He called his mother and told her he would fly over her house very low. She stood outside, waving a huge white dish towel as her son flew his plane just above her house. "I know how proud my grandmother was," said Christofero's daughter, Carol Christofero-Snider. "I can just see that picture of that house in Seattle . . . and my grandmother waving this white dish towel as proud as she could be."
The longtime Boy Scout executive and Air Force veteran of two wars died Dec. 2 at the Kline Galland Home in Seattle. He was 93.
Born in Seattle to Italian immigrants, he graduated from Ballard High School and attended the Seattle School of Business.

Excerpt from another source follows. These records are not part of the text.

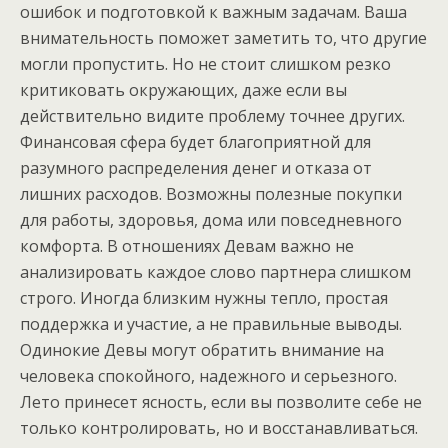
ошибок и подготовкой к важным задачам. Ваша
внимательность поможет заметить то, что другие
могли пропустить. Но не стоит слишком резко
критиковать окружающих, даже если вы
действительно видите проблему точнее других.
Финансовая сфера будет благоприятной для
разумного распределения денег и отказа от
лишних расходов. Возможны полезные покупки
для работы, здоровья, дома или повседневного
комфорта. В отношениях Девам важно не
анализировать каждое слово партнера слишком
строго. Иногда близким нужны тепло, простая
поддержка и участие, а не правильные выводы.
Одинокие Девы могут обратить внимание на
человека спокойного, надежного и серьезного.
Лето принесет ясность, если вы позволите себе не
только контролировать, но и восстанавливаться.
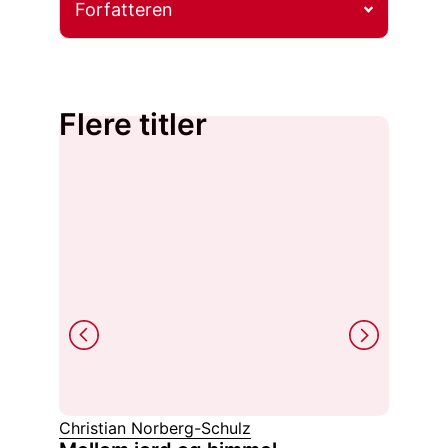
Forfatteren
Flere titler
Christian Norberg-Schulz
Arne Em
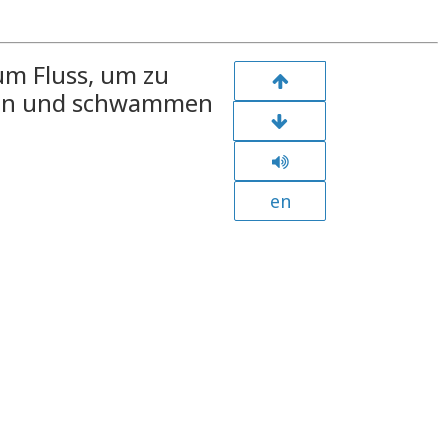
zum Fluss, um zu
hten und schwammen
en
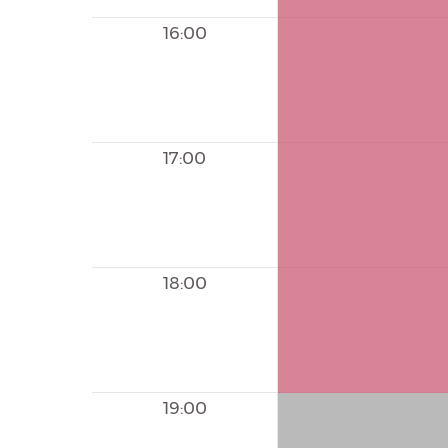
16:00
17:00
18:00
19:00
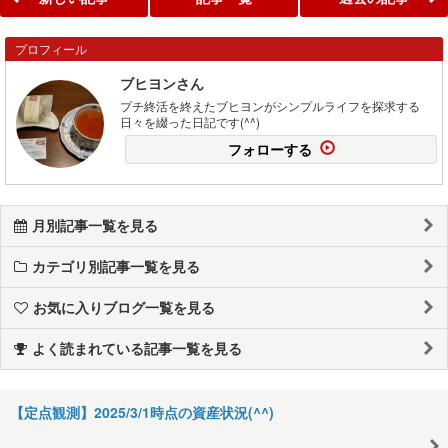
プロフィール
ブヒヨンさん
プチ終活を終えたブヒヨンがシンプルライフを探求する
日々を綴った日記です(^^)
フォローする
月別記事一覧を見る
カテゴリ別記事一覧を見る
お気に入りブログ一覧を見る
よく読まれている記事一覧を見る
【定点観測】2025/3/1時点の資産状況(^^)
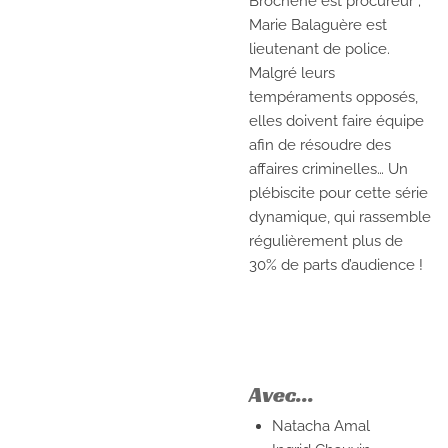
Brochène est procureur ;
Marie Balaguère est
lieutenant de police.
Malgré leurs
tempéraments opposés,
elles doivent faire équipe
afin de résoudre des
affaires criminelles… Un
plébiscite pour cette série
dynamique, qui rassemble
régulièrement plus de
30% de parts d’audience !
Avec...
Natacha Amal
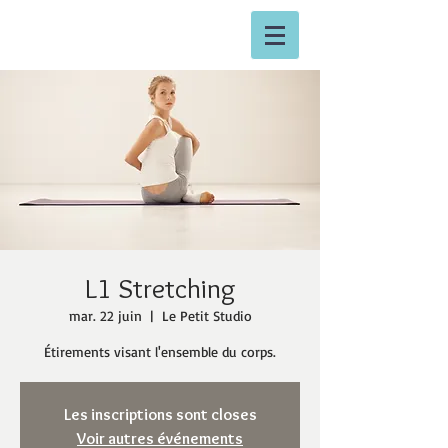
L1 Stretching
mar. 22 juin
  |  
Le Petit Studio
Étirements visant l'ensemble du corps.
Les inscriptions sont closes
Voir autres événements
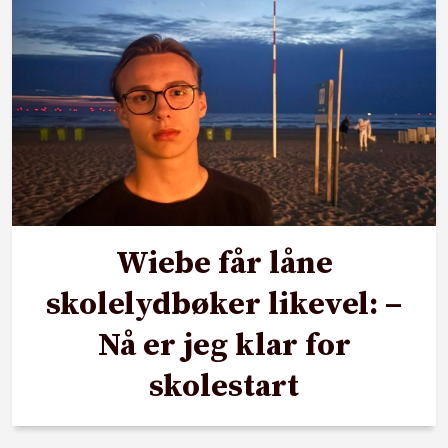
Wiebe får låne
skolelydbøker likevel: –
Nå er jeg klar for
skolestart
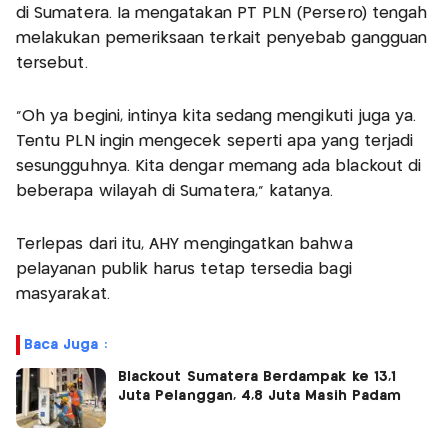
di Sumatera. Ia mengatakan PT PLN (Persero) tengah
melakukan pemeriksaan terkait penyebab gangguan
tersebut.
“Oh ya begini, intinya kita sedang mengikuti juga ya.
Tentu PLN ingin mengecek seperti apa yang terjadi
sesungguhnya. Kita dengar memang ada blackout di
beberapa wilayah di Sumatera,” katanya.
Terlepas dari itu, AHY mengingatkan bahwa
pelayanan publik harus tetap tersedia bagi
masyarakat.
Baca Juga :
Blackout Sumatera Berdampak ke 13,1
Juta Pelanggan, 4,8 Juta Masih Padam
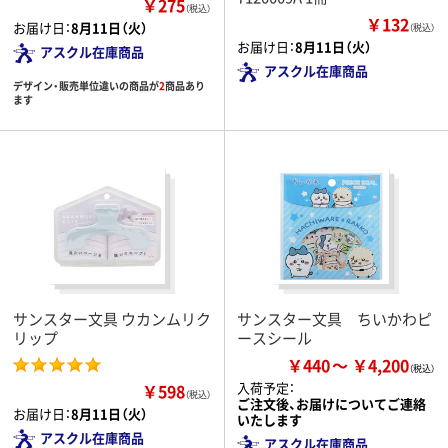
￥275
（税込）
￥132
お届け日：
8月11日（火）
（税込）
お届け日：
8月11日（火）
アスクル在庫商品
アスクル在庫商品
デザイン・販売単位違いの商品が
2
商品あり
ます
サンスター文具 ウカンムリク
サンスター文具 ちいかわピ
リップ
ースシール
￥440
￥4,200
入荷予定：
￥598
（税込）
ご注文後、お届けについてご連絡
お届け日：
8月11日（火）
いたします
アスクル在庫商品
アスクル在庫商品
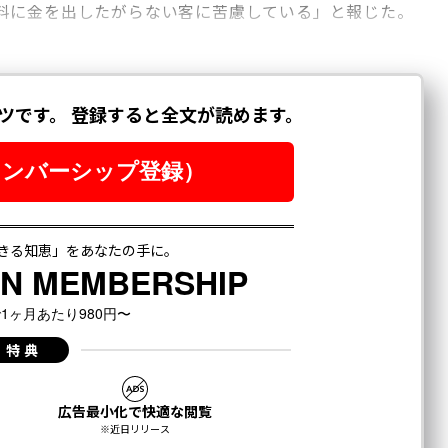
料に金を出したがらない客に苦慮している」と報じた。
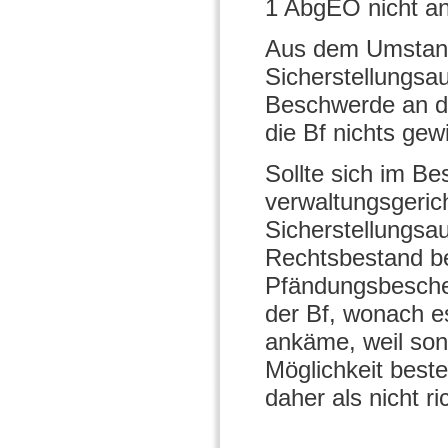
1 AbgEO nicht an
Aus dem Umstand
Sicherstellungsa
Beschwerde an de
die Bf nichts gew
Sollte sich im Be
verwaltungsgerich
Sicherstellungsa
Rechtsbestand be
Pfändungsbesche
der Bf, wonach es
ankäme, weil son
Möglichkeit best
daher als nicht ric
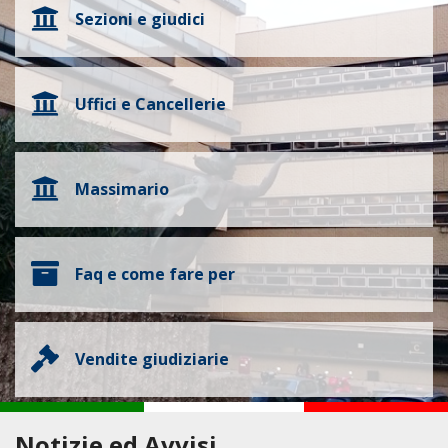
Sezioni e giudici
Uffici e Cancellerie
Massimario
Faq e come fare per
Vendite giudiziarie
Notizie ed Avvisi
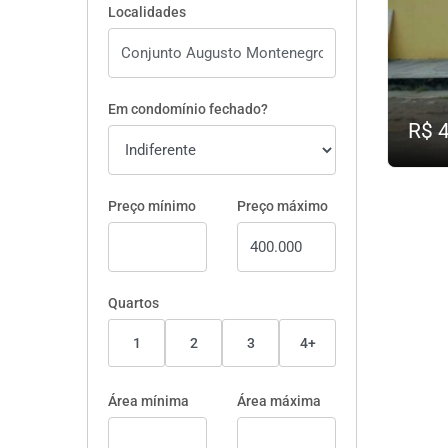
Localidades
Em condomínio fechado?
R$ 
Preço mínimo
Preço máximo
Quartos
1
2
3
4+
Área mínima
Área máxima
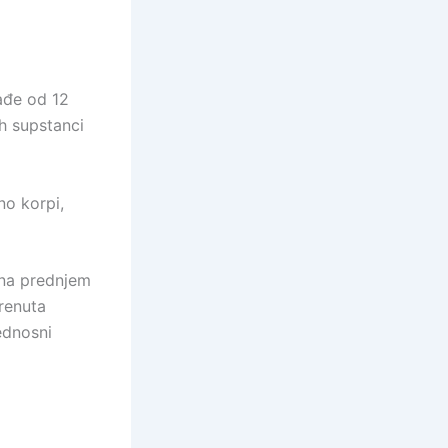
ađe od 12
ih supstanci
no korpi,
 na prednjem
renuta
ednosni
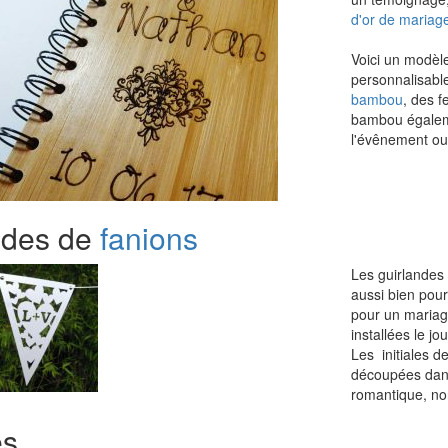
d'or de mariag
Voici un modèl
personnalisabl
bambou
, des f
bambou égaleme
l'évênement ou
ndes de
fanions
Les guirlandes 
aussi bien pour
pour un mariag
installées le j
Les initiales 
découpées dans 
romantique, no
es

During World War II Christofero served in the Air Force, flying cargo planes supplying the China-Burma-India theater. He flew more than 70 missions and was awarded the Distinguished Flying Cross, one of the highest recognitions given by the Air Force.
After World War II, he became a Boy Scout executive in Wenatchee, Wash., then rejoined the Air Force in the Korean War.
Afterward, Christofero continued in scouting, and in 1966 was named scout executive for the Chief Seattle Council. In 1974, he became director of camping and outdoor programs for the National Council of Boy Scouts of America. He retired in 1979 after 31 years in scouting.
Christofero was preceded in death by his wife, Eleanor, and son, Anthony.